Smart meters are coming to the smart home
Smart meters are coming to the smart home

With smart meters set to become a game changer for the industry, it is imperative for all entrants in the race to prepare their IT systems for the switchover and ensure that the customer always comes first in the race to the finish line. However, despite the impending deadline, there are still key hurdles for companies to overcome to enable them to compete in an industry that is gathering pace.

In this article, we'll outline some of the challenges ahead and how companies can get their IT infrastructure in order, to cope with the long road ahead.

Get a head start

Before taking the plunge and overhauling billing and customer management systems, energy suppliers need to understand the strain that will be put on their systems by the introduction of smart meters. "Big billing" – the upgrade of billing and customer information systems to turn the increasing volume of data from smart metering into revenue – will be one of the main challenges facing utilities companies as they look to cope with both the increased levels and opportunities associated with data and information.

Energy retailers are devising tactical plays in pinpointed market segments, greater interaction with consumers via connected devices, and even forays into entirely new, non-energy markets. If they are to realise these ambitions they will all need competencies in billing and customer information that are orders of magnitude greater than current needs, and that existing systems support.

So before they venture forth into this data-dominated realm, energy retailers need assurances their system upgrades will hold up. After all, in looking to make radical changes to data systems, the retailers will find themselves stripping down the engine that keeps their business on track. There can be no spanners in the works. Closer dialogue between information professionals and the board of directors will be vital in understanding what is involved and the impact that software and infrastructure failures could have on the business' ability to stay competitive if billing systems fall over when smart metering goes live.

With many established utilities companies bogged down by legacy systems, traditional infrastructures will struggle to cope with these future big billing scenarios. They were designed for a different landscape and the complex multi-platform environment will add additional strain.

The key to success will be for utilities companies to apply change quickly and confidently. System design, build and testing will need to consider this, in particular end-to-end regression testing will need to grow and utilities companies will need to become more adept at testing in-home devices. It is therefore imperative that when the upgrade happens, regular quality testing forms a key part of the process to ensure big billing will be well supported and that there are no nasty surprises at the end of the process.

Although the rollout of smart meters isn't scheduled until 2020, 62% of consumers are sceptical that the rollout will go smoothly, as many previous big IT projects have faced delays or gone over budget. With this is mind, companies must not underestimate the challenge ahead and need to put appropriate due diligence in place now when overhauling systems, to ensure a smooth transition when everything goes live.
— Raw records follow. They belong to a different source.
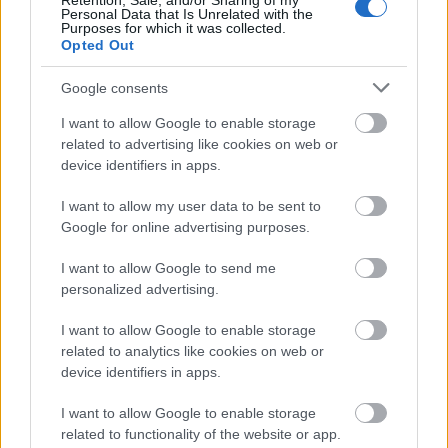
Retention, Sale, and/or Sharing of my
Personal Data that Is Unrelated with the
dalra. A felvételek idén júliusban zajlottak ...
Purposes for which it was collected.
Opted Out
Ingyenes Editors-koncert
Google consents
Budapesten
I want to allow Google to enable storage
lánggitár
•
2009. augusztus 28.
related to advertising like cookies on web or
device identifiers in apps.
Alig hagyta el országunkat az Editors (
felléptek
I want to allow my user data to be sent to
ugye a Szigeten,
interjút
is készítettünk velük), máris
Google for online advertising purposes.
itt a hír, hogy jönnek vissza. Szeptember ...
I want to allow Google to send me
A hét dala (Converge - Dark Horse)
personalized advertising.
-dj-
•
2009. augusztus 27.
I want to allow Google to enable storage
related to analytics like cookies on web or
Két hetet szünetelt a hét dala rovat, de ezen a héten
device identifiers in apps.
két alkalommal is megjelenünk. Az első eset
I want to allow Google to enable storage
olyannyira fontos és markáns, hogy soron kívüli ...
related to functionality of the website or app.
With reputations and market share on the line, providers cannot afford to have IT departments in disarray and angry customers knocking on the door when processes fail.

Increased expectations

But it doesn't stop there. Consumers won't just expect a smart meter system that works, they will want more for their money and will increasingly demand more modern, flexible billing options and customer care solutions that can accommodate varying combinations of products and services.

At least three of the large energy suppliers have recently fallen foul of customer ire and dissatisfaction – and the subsequent wrath of the regulator – following errors in newly implemented systems. Billing-related issues accounted for 84% of complaints to the Energy Ombudsman between January and June 2014, demonstrating the harm that can arise during changes to billing and customer interface systems and why thorough testing of the systems is vital.